Similarly, if I wanted to rename a photo or a series of photos, if I went out and did that in my computer's filesystem then Lightroom would get confused. But if I do it within Lightroom then Lightroom knows the change took place. Let's say I wanted to rename this photo with a boat. I have the photo selected, I can go to the Library menu and pick 'Rename Photo' and then I just type the new name in right here. If I had selected a whole series of photos, I could use this custom file naming template and rename all of them all, at once in one operation. As long as you do these things from within Lightroom than it doesn't get confused.

But let's see what would happen if I did these operations using my computer's file system instead. For example I'm going to drag the folder called 'boats' from 'October' over into 'September' using my computer's file system. Now let's go see what this looks like in Lightroom. We can see the folder here in the left panel of Lightroom has the question mark because Lightroom can't find the folder anymore. You can see each individual photo in here has the exclamation mark indicating that the photo is missing. If I wanted to use the photo, for example to export it, I would get a warning that I'm unable to because the source file is offline or missing. So, how do you get out of this position? How do you repair things when Lightroom has lost track of your photos?
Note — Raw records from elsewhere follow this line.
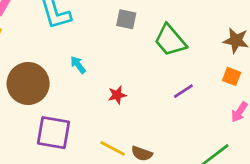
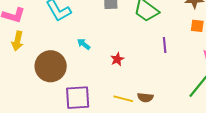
purple line: (183, 91) -> (165, 45), turned -49

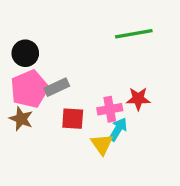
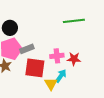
pink cross: (110, 109) -> (57, 56), moved
red square: (73, 119) -> (35, 68), size x1.5

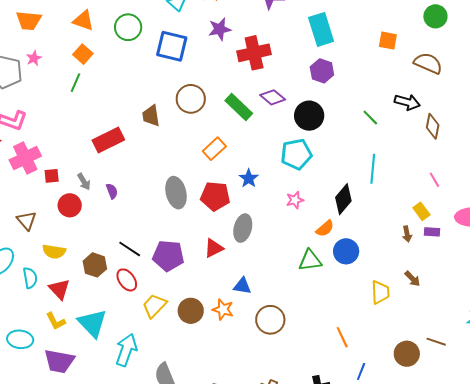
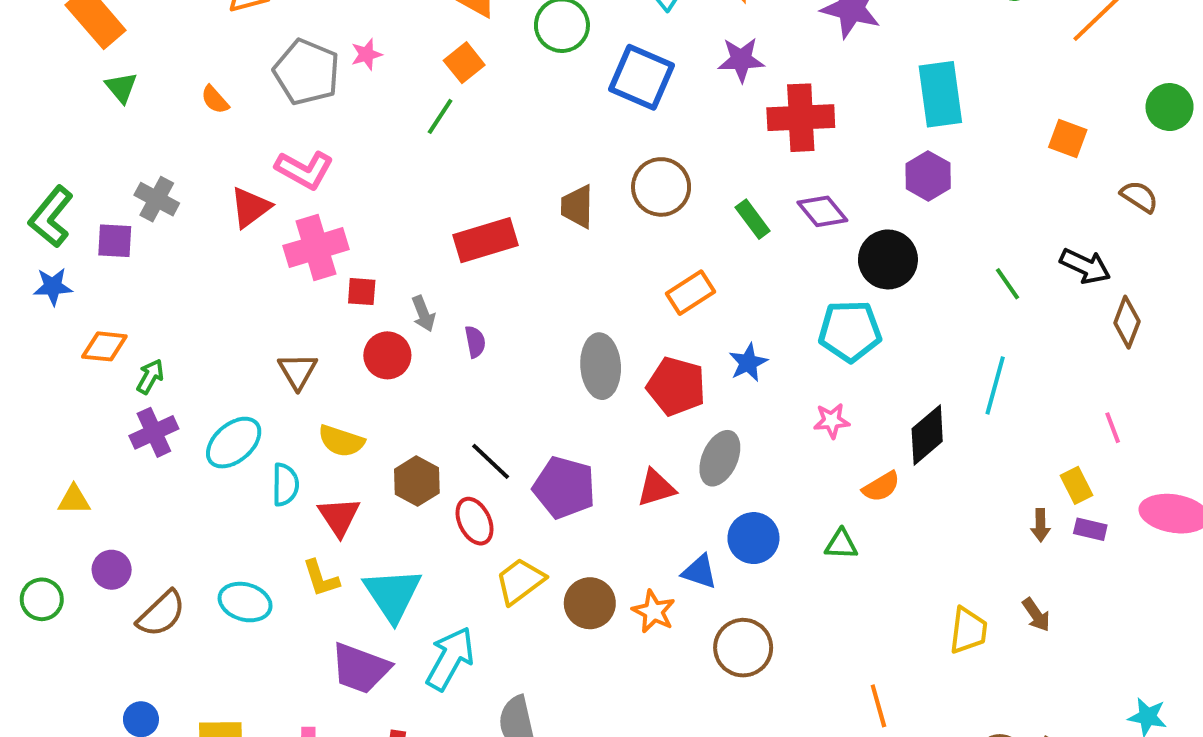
brown semicircle: (428, 63) -> (1139, 197), size x0.7
green rectangle: (239, 107) -> (753, 219), size x0.7
blue circle: (346, 251) -> (753, 538), moved
green triangle: (310, 260) -> (841, 544), size x0.7
purple trapezoid: (59, 361) -> (360, 668), moved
Fortunately, Lightroom is designed to help you easily re-find and reconnect to your missing photos or folders. Let's take the example of a folder. First, if I right-click here on the folder that has the question mark on it you see on the right-click menu and item called 'Find Missing Folder.' This brings up my computer's file system and all I have to do is go find the folder the Lightroom is lost track of - I know it's in here - select that folder, and when I choose it we can come back to Lightroom and we can see now Lightroom has recovered it. It's got in its proper place, and the photos no longer have the missing exclamation mark, the folder no longer has the question mark and everything is good and ready to go.

Now, let's see instead of a whole folder what if I was just trying to locate a missing photo? To get back to a condition where I have something missing, I'm going to use my computer's file system to move this folder called 'boats' back into 'October' where it really belongs in the first place. We can see here in Lightroom that my folder called 'boats' once again has the question mark on it and all of the individual photos have the exclamation mark because they're missing. To find a missing photo all I have to do is click on the little exclamation mark and when I do Lightroom gives me the opportunity to locate the missing photo. I'm going to click on 'Locate' and it brings up my computer file system to find the photo. Here's the really cool part: you see this check box here that says 'Find nearby missing photos?' Well frequently if you have one missing photo, you might have a lot of missing photos so this tells Lightroom to go ahead and search in the vicinity and see if it can match up and find any other missing photos in this area. Let me go to the folder, find photo that it wants, and I'll pick 'Select' so now Lightroom is saying there are no photos in the selected folder because the folder I have selected is the bad folder, the one in the wrong location, but if I look down in the right location, I'll click on that folder. We can see there the photos are and what Lightroom did, it didn't just find the photo that I selected, it found all the other missing ones in that area because I had that little checkbox marked that said 'Find nearby missing photos.' So it took care of all of them at once. That's pretty clever! Now, this old folder that's sitting here empty now all I have to do is right-click on that and I'll just say 'Remove.'

Alright, that's it! If you'd like to learn more about Lightroom I have an entire online course called Lightroom Made Easy! which you can find at my website at SteeleTraining.com. I hope you found this helpful and I look forward to talking to you again soon.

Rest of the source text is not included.